Concorrência desleal

Semelhante opinião é alimentada por Vladimir Guedes, proprietário da Livraria Arte & Ciência, também sediada em Fortaleza. O livreiro descreve como desleal a concorrência entre as livrarias físicas e o comércio virtual. “Isso porque o e-commerce oferece, de um modo geral, descontos inviáveis. Eles colocam os livros a preços muito baixos, muitas vezes, e aí, obviamente, a maioria das pessoas vai correr onde esse preço estiver menor”, dimensiona.
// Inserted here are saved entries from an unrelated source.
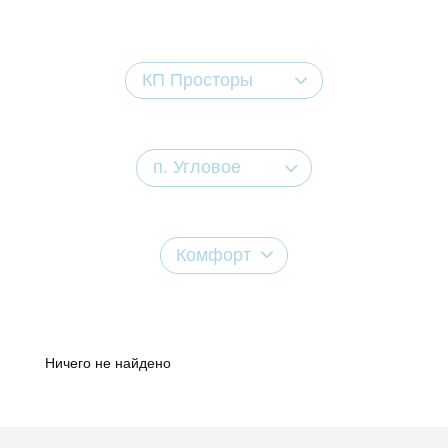
КП Просторы
п. Угловое
Комфорт
Ничего не найдено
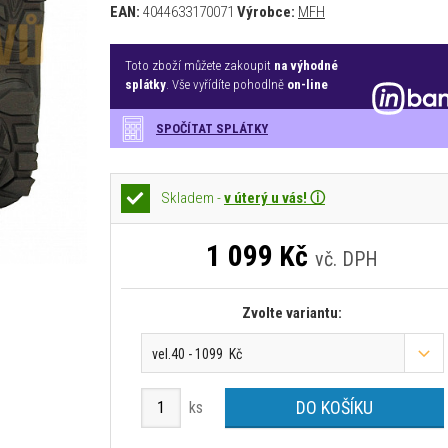
EAN:
4044633170071
Výrobce:
MFH
Toto zboží můžete zakoupit
na výhodné
splátky
. Vše vyřídíte pohodlně
on-line
SPOČÍTAT SPLÁTKY
Skladem -
v úterý u vás! ⓘ
1 099
Kč
vč. DPH
Zvolte variantu:
vel.40 - 1099 Kč
DO KOŠÍKU
ks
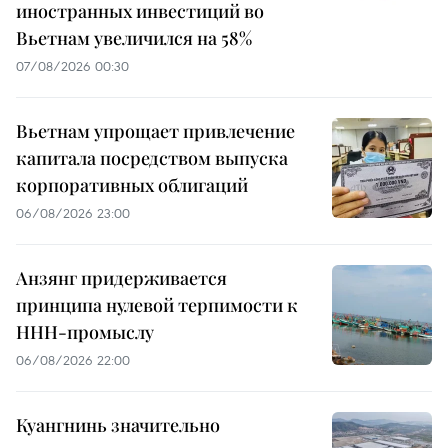
иностранных инвестиций во
Вьетнам увеличился на 58%
07/08/2026 00:30
Вьетнам упрощает привлечение
капитала посредством выпуска
корпоративных облигаций
06/08/2026 23:00
Анзянг придерживается
принципа нулевой терпимости к
ННН-промыслу
06/08/2026 22:00
Куангнинь значительно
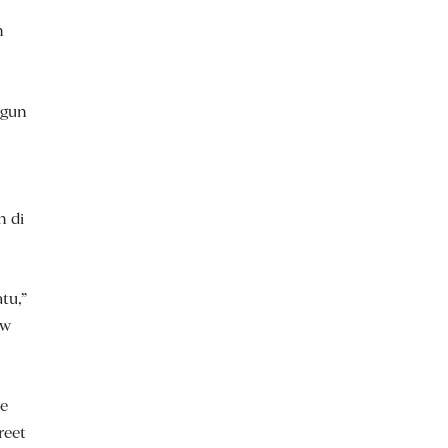
n
ngun
n di
tu,”
aw
ce
reet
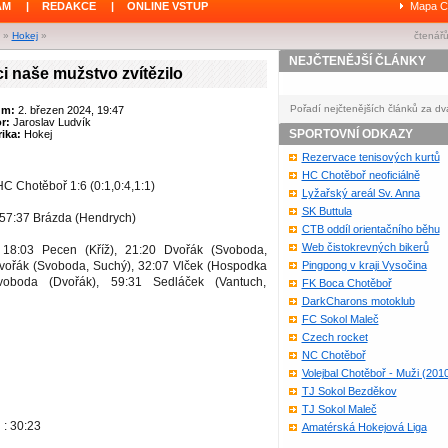
ÁM
|
REDAKCE
|
ONLINE VSTUP
Mapa C
»
Hokej
»
čtenářů
NEJČTENĚJŠÍ ČLÁNKY
i naše mužstvo zvítězilo
Pořadí nejčtenějších článků za dv
um:
2. březen 2024, 19:47
or:
Jaroslav Ludvík
SPORTOVNÍ ODKAZY
ika:
Hokej
Rezervace tenisových kurtů
HC Chotěboř neoficiálně
C Chotěboř 1:6 (0:1,0:4,1:1)
Lyžařský areál Sv. Anna
SK Buttula
 57:37 Brázda (Hendrych)
CTB oddíl orientačního běhu
Web čistokrevných bikerů
 18:03 Pecen (Kříž), 21:20 Dvořák (Svoboda,
Dvořák (Svoboda, Suchý), 32:07 Vlček (Hospodka
Pingpong v kraji Vysočina
voboda (Dvořák), 59:31 Sedláček (Vantuch,
FK Boca Chotěboř
DarkCharons motoklub
FC Sokol Maleč
Czech rocket
NC Chotěboř
Volejbal Chotěboř - Muži (201
TJ Sokol Bezděkov
TJ Sokol Maleč
 : 30:23
Amatérská Hokejová Liga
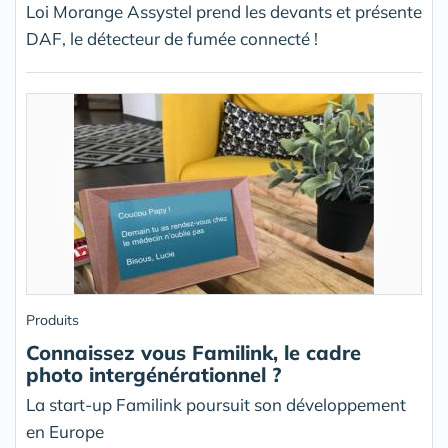
Loi Morange Assystel prend les devants et présente
DAF, le détecteur de fumée connecté !
Produits
Connaissez vous Familink, le cadre
photo intergénérationnel ?
La start-up Familink poursuit son développement
en Europe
“Na realidade, é um problema que se criou, um problema muito sério, porque instituições como a Amazon praticam uma política predatória, de minar o mercado. Isso é muito perigoso. As próprias editoras têm que tomar muito cuidado porque elas podem ficar talvez apenas nas mãos da Amazon, que é quem vende mais livros no Brasil hoje. E esse dinheiro vai todo para fora. É uma empresa internacional que, de fato, traz quais benefícios pra gente? O próprio país tem que tomar cuidado com isso, e existem mecanismos de defesa do mercado interno, mas que, infelizmente, a nação não olha pra isso”, complementa.
Vladimir Guedes
Proprietário da Livraria Arte & Ciência

Desta feita, Vladimir diz que faz o que pode para atender aos clientes da melhor forma possível, garantindo a permanência do negócio. Nessa seara, o setor de livros usados é o mais requisitado pelo público leitor, presente tanto na loja física quanto na Estante Virtual. “É um trabalho de formiguinha. Muitas pessoas, inclusive, querem ter essa interação livraria-leitor, algo que é insubstituível. Nenhum e-commerce vai substituir essa relação. Acho que isso vai mantendo o que a gente tem, a construção da nossa pequena livraria”, percebe.

Situando as inúmeras dificuldades pelas quais passa o negócio durante a pandemia – com expressiva queda no número de vendas e adoção de medidas para conter os prejuízos – o livreiro espera que o projeto de lei aprovado na Câmara dos Deputados para amparo do mercado editorial seja, de fato, posto em prática, contemplando toda a cadeia do livro.

“Confesso que ainda tenho que me debruçar melhor sobre o texto do projeto de lei. Mas, obviamente, qualquer coisa que venha para ajudar o setor é bem-vinda”, comemora. “Espero que os recursos e as propostas sejam realmente bem distribuídos. Porque, muitas vezes, você não consegue ter acesso ao crédito por uma série de razões, às vezes até mesmo por questões de privilégio – as maiores redes, editoras e livrarias, por serem grandes, costumam ter um acesso muito mais facilitado ao crédito do que as pequenas e médias”.

“Mas vamos ver o que vai acontecer. O projeto de lei saiu, foi promulgado, então espero que isso realmente chegue à maior quantidade de livreiros possível, para que as livrarias possam permanecer no mercado”, conclui.